Functional Connectivity Analysis with Voxel-Based Morphometry for Diagnosis of Mild Cognitive Impairment

  • JungHoe Kim
  • Jong-Hwan Lee
Part of the Lecture Notes in Computer Science book series (LNCS, volume 7062)


The cortical atrophy measured from the magnetic resonance imaging (MRI) data along with aberrant neuronal activation patterns from the functional MRI data have been implicated in the mild cognitive impairment (MCI), which is a potential early form of a dementia.
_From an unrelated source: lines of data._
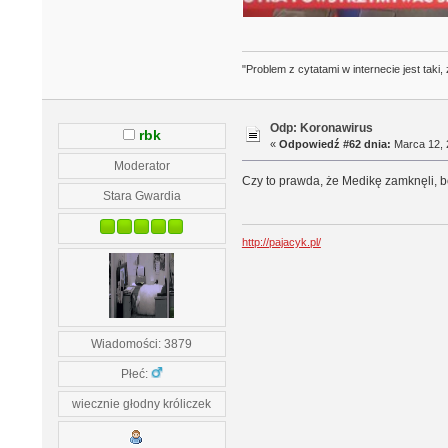
"Problem z cytatami w internecie jest tak
Odp: Koronawirus
rbk
«
Odpowiedź #62 dnia:
Marca 12, 
Moderator
Czy to prawda, że Medikę zamknęli, bo
Stara Gwardia
http://pajacyk.pl/
Wiadomości: 3879
Płeć:
wiecznie głodny króliczek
The association between the level of cortical atrophy in the gray matter (GM) and corresponding degree of neuronal connectivity, however, has not systematically been presented. In this study, we aimed to provide anecdotal evidence that there would be a close link between the anatomical abnormality and corresponding functional aberrance associated with the neuropsychiatric condition (i.e. MCI). Firstly, the voxel-based morphometry (VBM) analysis identified the medial temporal lobe and inferior parietal lobule as the regions with substantially decreased (i.e. atrophy) and increased GM concentrations, respectively. In the subsequent functional connectivity (FC) analysis via Pearson’s correlation coefficients, the FC patterns using the regions with a decreased GM concentration showed increased FC patterns (i.e. hyper-connectivity) associated with the MCI. On the other hand, the FC patterns using the seed regions with an increased GM concentration have shown decreased FC (i.e. hypo-connectivity) with the MCI in the task anti-correlated regions including superior frontal gyrus (i.e. task-negative networks or default-mode networks). These results provide a supplemental information that there may be an compensatory mechanism in the human brain function, which potentially allow to diagnose early phase of the neuropsychiatric illnesses including the Alzheimer’s diseases (AD).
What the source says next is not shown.